Figure 12-14 shows schematic drawings of three typical servo circuits. In the figure, each type circuit controls a different actuator, but any actuator could have more than one type of control.

The typical power unit for a servo system is a pressure-compensated pump with an accumulator or accumulators. A servovalve must always have a ready supply of fluid because no matter how fast it reacts, without an immediate supply of fluid the system will be sluggish. The pressure-compensated pump may be at full pressure when no actuators are moving, but its flow is zero. Adding accumulators assures that there is no wait for the pump to come on stroke before the actuator receives flow. (A full discussion of how accumulators work and how they are applied is in Chapter 16.)

Again, pressure filters in the lines to the servovalves make sure they receive clean oil.
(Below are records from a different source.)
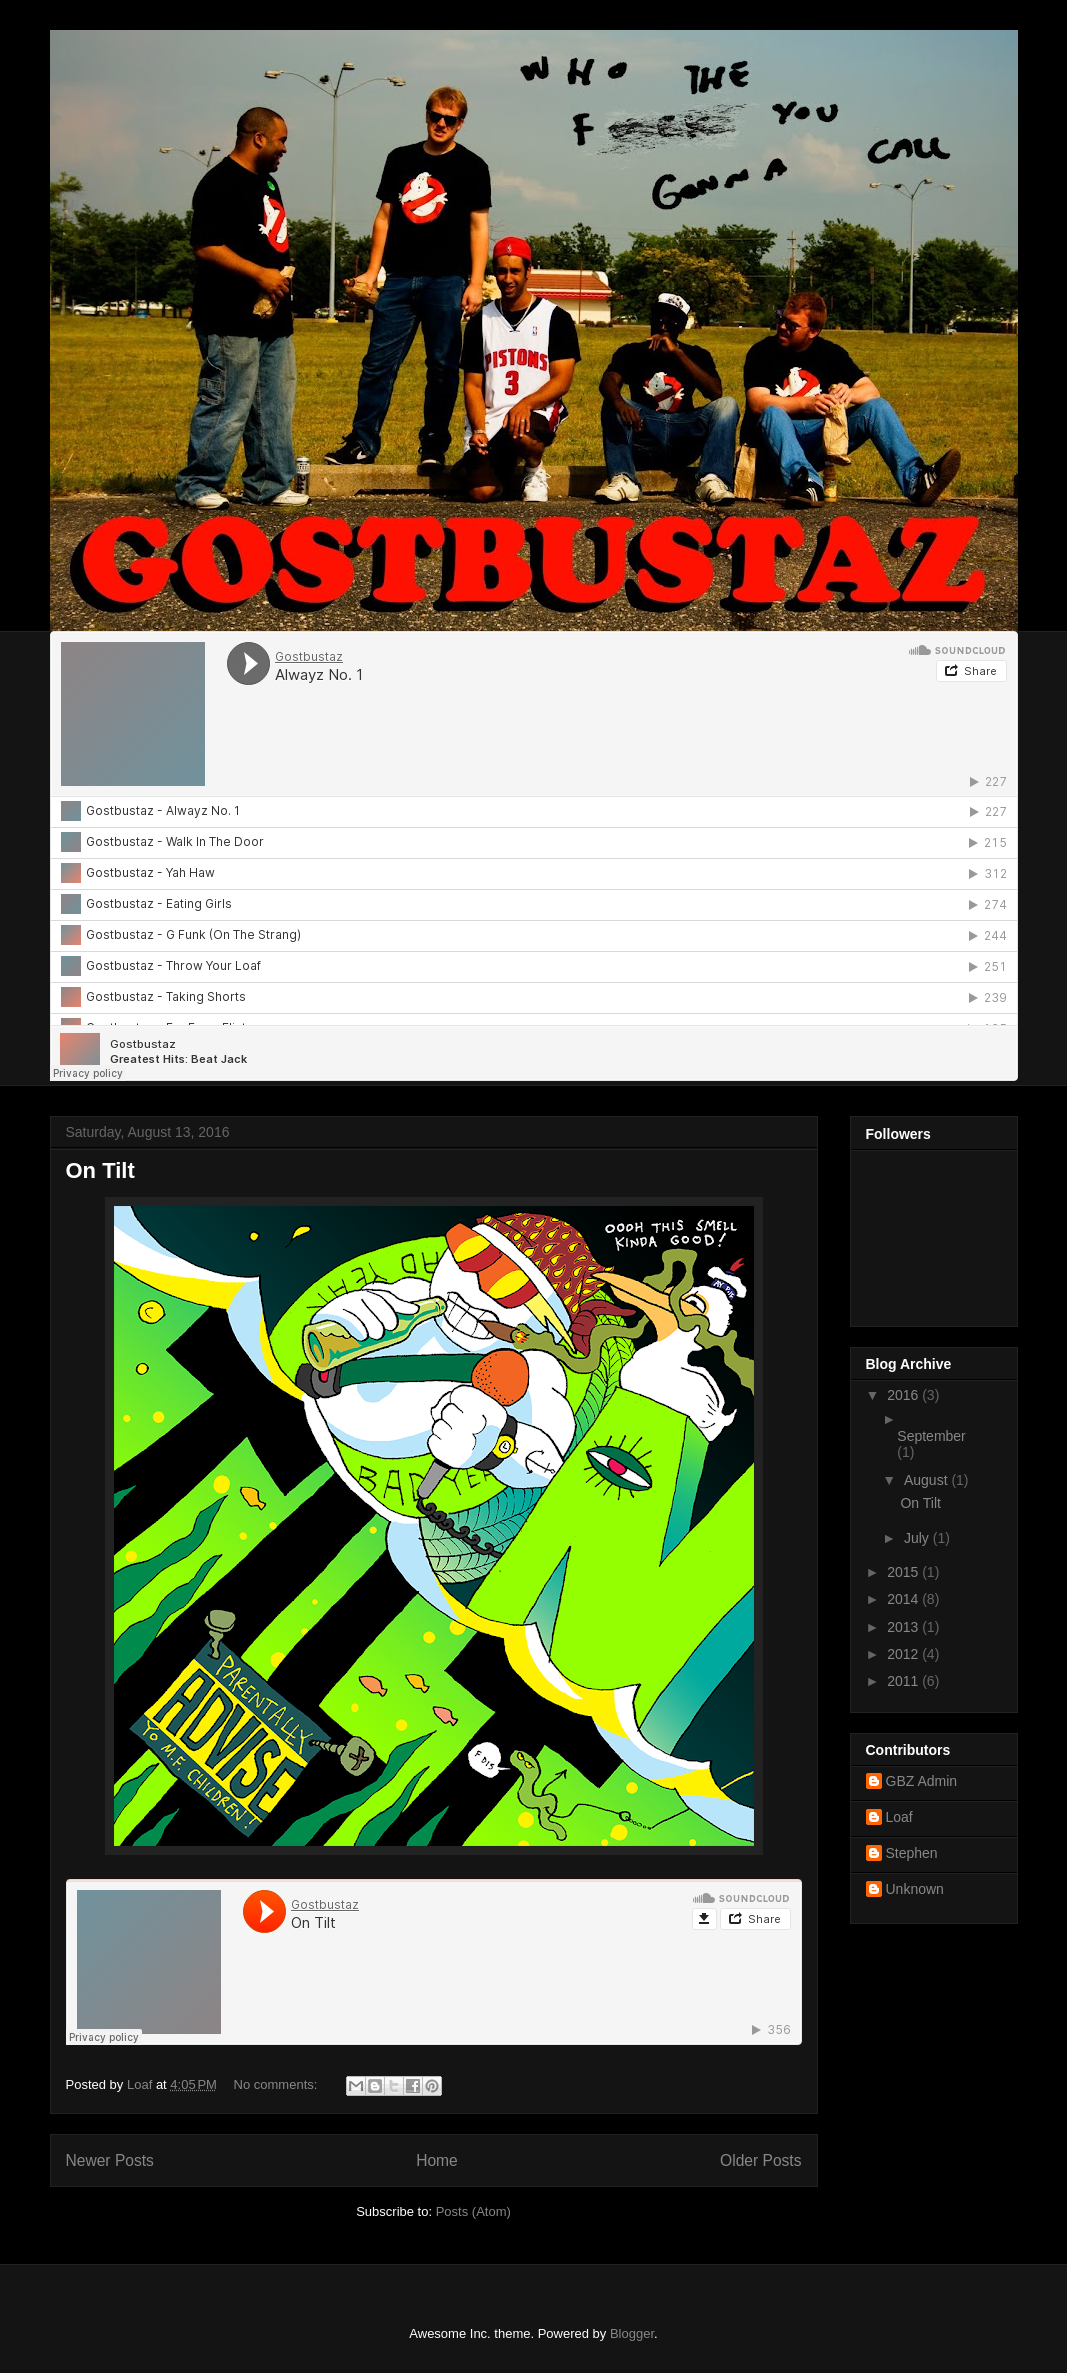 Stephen (912, 1853)
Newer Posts (110, 2160)
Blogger (632, 2333)
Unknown (915, 1889)
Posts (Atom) (473, 2211)
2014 (904, 1599)
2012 (904, 1654)
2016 (904, 1395)
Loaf (899, 1817)
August (927, 1480)
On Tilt (100, 1170)
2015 (904, 1572)
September (931, 1436)
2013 (904, 1627)
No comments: (277, 2084)
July (918, 1538)
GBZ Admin (922, 1781)
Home (437, 2160)
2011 (904, 1681)
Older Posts (760, 2160)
One filter could be sufficient for multiple valves when the valves are close to each other. The reason for pressure filters in the valve lines is the pump constantly produces contamination particles that will shut down flapper-type servovalves.

Cylinder 1 is in a position loop. It can be placed at a precise location repeatedly within ±0.0005 in. A programmable logic controller (PLC) sends a signal to the summing amplifier’s control card. The signal passes on to the valve-driver card and then to the valve coils. This signal shifts the servovalve to start cylinder movement at a set rate. The linear potentiometer sends position feedback to the summing amplifier and modifies valve position to find and maintain a certain position. Often, position control is paired with speed control to accelerate the actuator to a certain speed, then decelerate and stop it at the desired position.

Cylinder 2 is in a force loop. A certain size cylinder operating at a given pressure produces a given force. This force can be calculated by multiplying area times pressure, but the result is not exact. Friction from seals and between external machine members can reduce this force by a few pounds or more on an operating machine. When an exact force calculation is required, a servovalve-controlled cylinder that has a load cell for feedback can keep forces within 1/2% with ease. The summing amplifier sends a signal from the PLC and feedback from the load cell modifies the valve position to exactly match the input signal to generate the desired force.

The hydraulic motor is in a speed loop that maintains the motor’s rpm when the fluid viscosity, pressure, or load changes. A rotary device called an encoder constantly sends rpm information back to the summing amplifier to open or close the servovalve as needed. Just as a cylinder does, a hydraulic motor will slow when the load increases, when fluid gets thinner due to temperature increases, or when system pressure fluctuates as other actuators move. If the encoder sends a reduced-rpm signal back, the servovalve opens to let more fluid in. If the hydraulic motor tries to speed up, the servovalve closes enough to maintain the set speed.